EXERCISE INSTRUCTIONS = Give back every entry exactly as it is written, but not the pictures.

___ DATA RECORDS

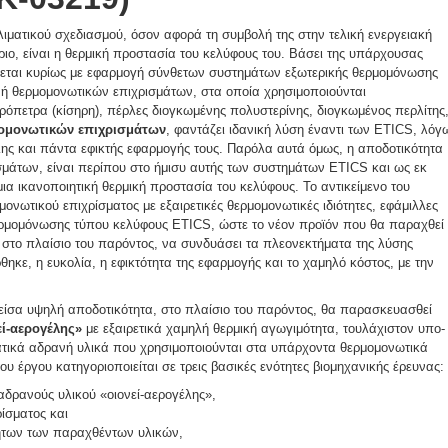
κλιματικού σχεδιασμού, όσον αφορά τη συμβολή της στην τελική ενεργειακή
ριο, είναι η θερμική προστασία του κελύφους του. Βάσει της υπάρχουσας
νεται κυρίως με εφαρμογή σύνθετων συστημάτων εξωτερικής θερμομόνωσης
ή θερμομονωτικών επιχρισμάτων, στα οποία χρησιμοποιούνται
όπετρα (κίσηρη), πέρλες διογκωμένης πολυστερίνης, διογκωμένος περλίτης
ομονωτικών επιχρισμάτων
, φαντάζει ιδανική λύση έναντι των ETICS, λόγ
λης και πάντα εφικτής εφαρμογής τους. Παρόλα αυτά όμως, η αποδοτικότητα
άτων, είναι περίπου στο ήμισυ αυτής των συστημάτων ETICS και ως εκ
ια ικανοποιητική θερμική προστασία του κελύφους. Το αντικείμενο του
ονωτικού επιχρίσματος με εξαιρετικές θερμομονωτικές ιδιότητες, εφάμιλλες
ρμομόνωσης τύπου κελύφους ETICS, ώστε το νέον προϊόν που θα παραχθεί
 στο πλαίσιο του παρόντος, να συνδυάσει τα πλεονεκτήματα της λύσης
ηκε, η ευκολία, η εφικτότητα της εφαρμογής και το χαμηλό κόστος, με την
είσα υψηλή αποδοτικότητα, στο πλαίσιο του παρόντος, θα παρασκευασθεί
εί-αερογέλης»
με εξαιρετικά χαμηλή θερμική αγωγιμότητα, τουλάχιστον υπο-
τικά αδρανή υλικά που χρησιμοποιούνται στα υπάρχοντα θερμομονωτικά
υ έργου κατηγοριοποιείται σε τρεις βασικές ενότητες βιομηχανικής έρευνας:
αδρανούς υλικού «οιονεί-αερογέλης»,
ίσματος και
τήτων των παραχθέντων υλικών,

______

SOLUTION FOR THIS EXERCISE =
κλιματικού σχεδιασμού, όσον αφορά τη συμβολή της στην τελική ενεργειακή
ριο, είναι η θερμική προστασία του κελύφους του. Βάσει της υπάρχουσας
νεται κυρίως με εφαρμογή σύνθετων συστημάτων εξωτερικής θερμομόνωσης
ή θερμομονωτικών επιχρισμάτων, στα οποία χρησιμοποιούνται
όπετρα (κίσηρη), πέρλες διογκωμένης πολυστερίνης, διογκωμένος περλίτης
ομονωτικών επιχρισμάτων
, φαντάζει ιδανική λύση έναντι των ETICS, λόγ
λης και πάντα εφικτής εφαρμογής τους. Παρόλα αυτά όμως, η αποδοτικότητα
άτων, είναι περίπου στο ήμισυ αυτής των συστημάτων ETICS και ως εκ
ια ικανοποιητική θερμική προστασία του κελύφους. Το αντικείμενο του
ονωτικού επιχρίσματος με εξαιρετικές θερμομονωτικές ιδιότητες, εφάμιλλες
ρμομόνωσης τύπου κελύφους ETICS, ώστε το νέον προϊόν που θα παραχθεί
 στο πλαίσιο του παρόντος, να συνδυάσει τα πλεονεκτήματα της λύσης
ηκε, η ευκολία, η εφικτότητα της εφαρμογής και το χαμηλό κόστος, με την
είσα υψηλή αποδοτικότητα, στο πλαίσιο του παρόντος, θα παρασκευασθεί
εί-αερογέλης»
με εξαιρετικά χαμηλή θερμική αγωγιμότητα, τουλάχιστον υπο-
τικά αδρανή υλικά που χρησιμοποιούνται στα υπάρχοντα θερμομονωτικά
υ έργου κατηγοριοποιείται σε τρεις βασικές ενότητες βιομηχανικής έρευνας:
αδρανούς υλικού «οιονεί-αερογέλης»,
ίσματος και
τήτων των παραχθέντων υλικών,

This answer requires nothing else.